Naturheilverfahren bei Augenleiden – zu schön, um wahr zu sein?

Alles bio, alles grün – nicht nur in der Ernährung ist der Trend zu mehr Ursprünglichkeit und Natürlichkeit allgegenwärtig. Auch die Naturheilkunde erlebte in den letzten Jahren einen starken Zuspruch, obwohl die Schulmedizin weiterhin energisch auf die Tatsache hinweist, dass bei sehr vielen Behandlungsansätzen belastbare Studien zur Wirksamkeit fehlen.
„Überzeugungstätern“ tut dies keinen Abbruch: Homöopathie, aber auch einfache Hausmittelchen aus Großmutters Fundus erfreuen sich großer Beliebtheit. In einschlägigen Internetforen tauscht sich dazu eine immer größer werdende, gut vernetzte Szene aus.

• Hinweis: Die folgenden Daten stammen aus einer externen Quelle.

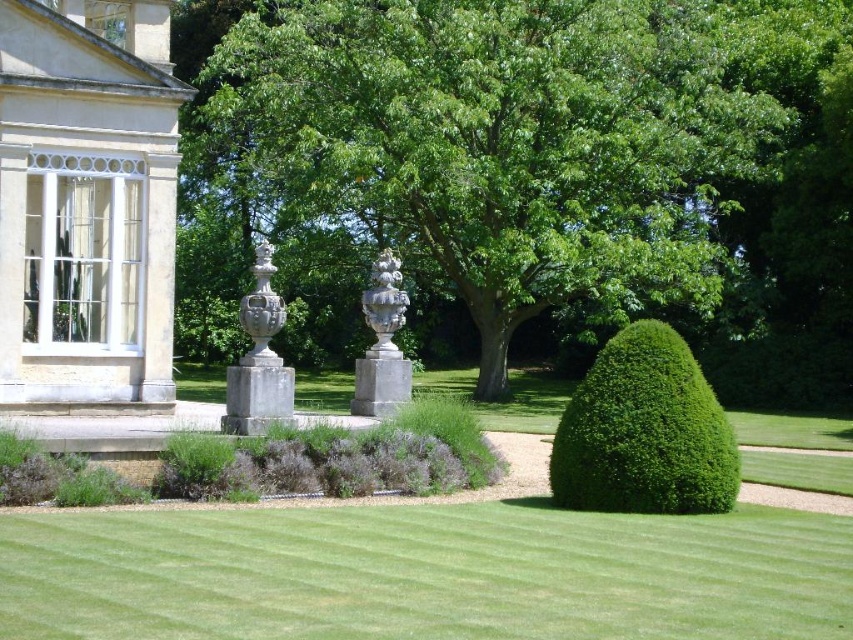 You are planning to take a photo of the green leafy tree at center and the beige stone gazebo at upper left. Which object should you focus on first if you want to capture both in a single frame without moving the camera? Explain your reasoning based on their sizes.

You should focus on the green leafy tree at center first because it is bigger than the beige stone gazebo at upper left. Since it is larger, ensuring it is centered and in focus will help frame the gazebo in the background more effectively within the same shot.

You are a gardener who needs to water both the green leafy bush at lower right and the white stone vase at center. You have a watering can that can hold enough water to cover a 5 meter radius. Starting from the bush, can you water both without moving the watering can more than 5 meters from the bush?

The green leafy bush at lower right and the white stone vase at center are 6.48 meters apart from each other. Since the distance between them exceeds the 5 meter radius of the watering can, you cannot water both without moving more than 5 meters from the bush. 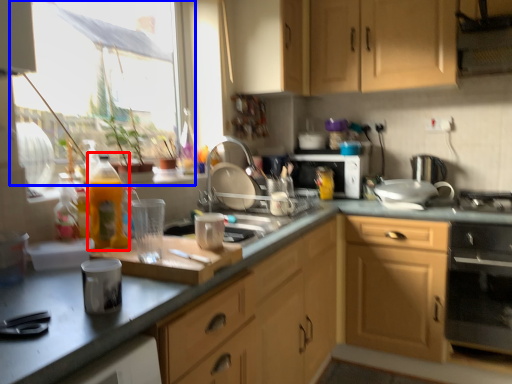 Question: Which object is further to the camera taking this photo, bottle (highlighted by a red box) or window (highlighted by a blue box)?

Choices:
 (A) bottle
 (B) window

Answer: (B) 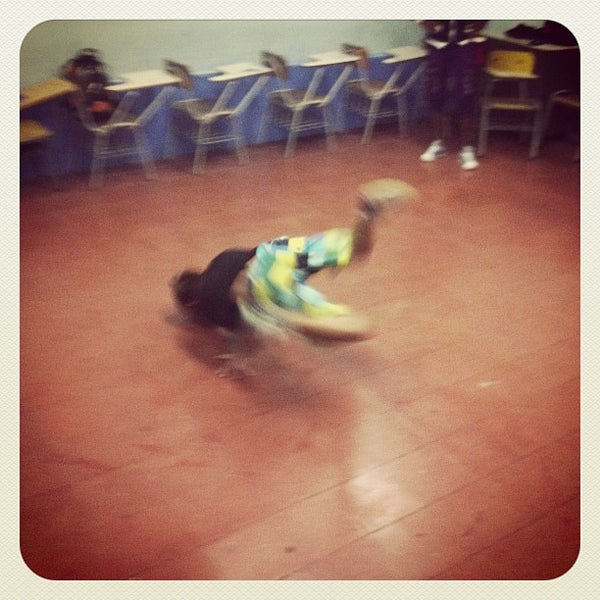 The height and width of the screenshot is (600, 600). I want to click on desk baskets, so click(119, 150), click(216, 133), click(308, 124), click(383, 110), click(506, 128). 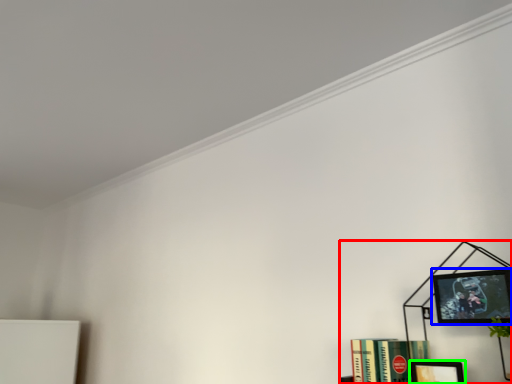 Question: Considering the real-world distances, which object is closest to bookcase (highlighted by a red box)? picture frame (highlighted by a blue box) or picture frame (highlighted by a green box).

Choices:
 (A) picture frame
 (B) picture frame

Answer: (B) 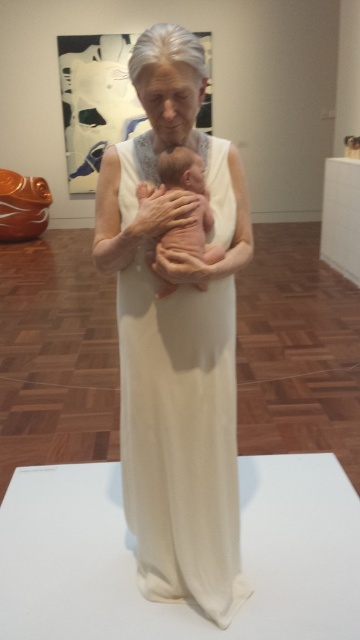 Question: In this image, where is white matte dress at center located relative to pink matte baby at center?

Choices:
 (A) right
 (B) left

Answer: (A)

Question: Which object appears farthest from the camera in this image?

Choices:
 (A) pink matte baby at center
 (B) white matte dress at center

Answer: (B)

Question: Can you confirm if white matte dress at center is bigger than pink matte baby at center?

Choices:
 (A) yes
 (B) no

Answer: (A)

Question: Does white matte dress at center have a greater width compared to pink matte baby at center?

Choices:
 (A) no
 (B) yes

Answer: (B)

Wie steht es um das Thema Augen-Naturheilkunde? Wer einen Heilpraktiker bezüglich eines Augenleidens konsultiert, bekommt beispielsweise die Akupunktmassage nach Penzel verschrieben. Diese auf der klassischen Akupunktur-Lehre basierende Methode soll bestimmte „Energien“ zum Fließen bringen. Alternativ kommt womöglich eine Aromatherapie in Frage, bei der bestimmte Essenzen (z.B. aus Rosmarin) die Durchblutung anregen und somit Sehschwächen entgegenwirken sollen.
Deutlich komplexer sind die Themenblöcke Heilpflanzen und Homöopathie. Bei der letzteren werden je nach Indikation D4-Globuli (u.a. bei Überanstrengung der Augen) oder das alternativmedizinische Arzneimittel Hepatodoron (u.a. bei anhaltenden Augenrötungen) verschrieben.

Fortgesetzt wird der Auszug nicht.